Regisseur Marcus H. Rosenmüller und Drehbuchautor Nicholas J. Schofield haben sich für eine Heldengeschichte entschieden. Trautmann stand in über 500 Spielen für Manchester City im Tor; er gewann zahlreiche Trophäen und wurde von der Queen 2004 sogar mit dem Order of the British Empire für die Völkerverständigung zwischen England und Deutschland ausgezeichnet. Trautmann war also immer schon mehr als ein Torwart, er war ein Botschafter, der Brücken schlug und dabei immer auch auf Unterstützung angewiesen war, auf seinen Trainer, die Mitspieler, sogar einen Rabbiner, der in einem offenen Brief die Menschen um Toleranz bat.

Widerhaken und Brüche

Der Film hat Widerhaken und Brüche, weil Trautmann nicht nur Feindseligkeit entgegenschlägt, sondern er in gelegentlichen Rückblenden auch mit seiner Rolle im Krieg hadert. Trautmann leidet an einem (nicht verbürgten) Kriegstrauma, das für den jungen Mann zahlreiche Fragen aufwirft: Hat er sich schuldig gemacht? Hätte er Kriegsverbrechen verhindern können? Gibt es eine Kollektivschuld der Deutschen? Bilder der Befreiung des KZ Bergen-Belsen unterstreichen die Dringlichkeit dieser Fragen und stehen gleichzeitig im Kontrast zu Trautmanns Bemühen, sich an den britischen Alltag anzupassen.
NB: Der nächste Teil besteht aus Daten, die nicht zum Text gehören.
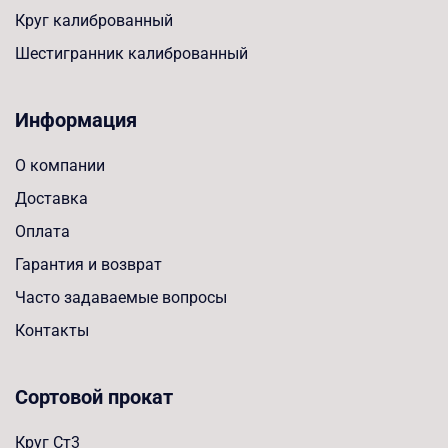
Круг калиброванный
Шестигранник калиброванный
Информация
О компании
Доставка
Оплата
Гарантия и возврат
Часто задаваемые вопросы
Контакты
Сортовой прокат
Круг Ст3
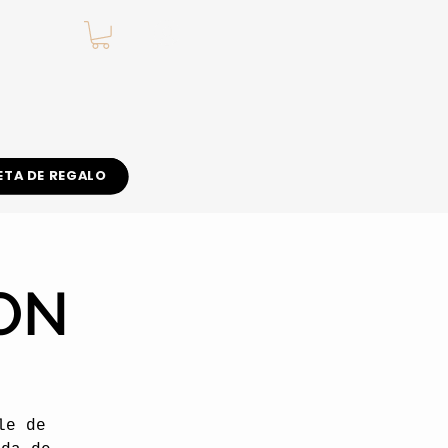
.
ETA DE REGALO
ON
le de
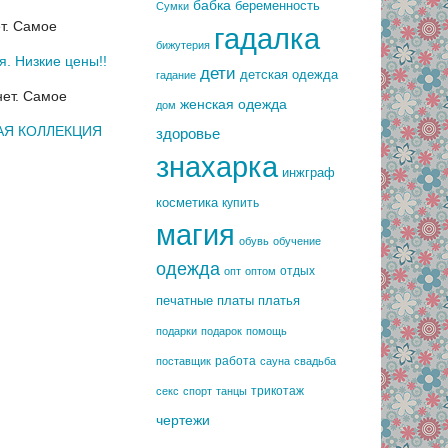
бабка
беременность
Сумки
т.
Самое
гадалка
бижутерия
. Низкие цены!!
дети
детская одежда
гадание
ет.
Самое
женская одежда
дом
ВАЯ КОЛЛЕКЦИЯ
здоровье
знахарка
инжграф
косметика
купить
магия
обувь
обучение
одежда
отдых
опт
оптом
печатные платы
платья
подарки
подарок
помощь
работа
поставщик
сауна
свадьба
трикотаж
секс
спорт
танцы
чертежи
Der liebevoll ausgestattete Film pflegt das 1950er-Jahre-Flair vielleicht etwas zu sehr, doch trotz aller Nostalgie erhalten auch die Schwierigkeit Großbritanniens, nach dem Krieg wirtschaftlich wieder Fuß zu fassen und einen Wohlstand aufzubauen, genügend Raum. Die Fußballszenen sind ansprechend und spannend inszeniert, schließlich geht es hier um Sieg oder Niederlage, Abstieg oder Klassenerhalt, Pokal oder zweiten Platz. David Kross meistert die körperliche Herausforderung der Titelrolle und hält fast jeden Ball. Darüber hinaus überzeugt er als junger Mann, der seine Vergangenheit hinterfragt und gleichzeitig in einem anderen Land trotz aller Widerstände einen beruflichen und privaten Neuanfang wagt.

Die deutsche Synchronfassung des auf Englisch gedrehten Films enttäuscht hingegen, da die Sprachunterschiede nivelliert werden, was dem Film eine wichtige atmosphärische Komponente nimmt.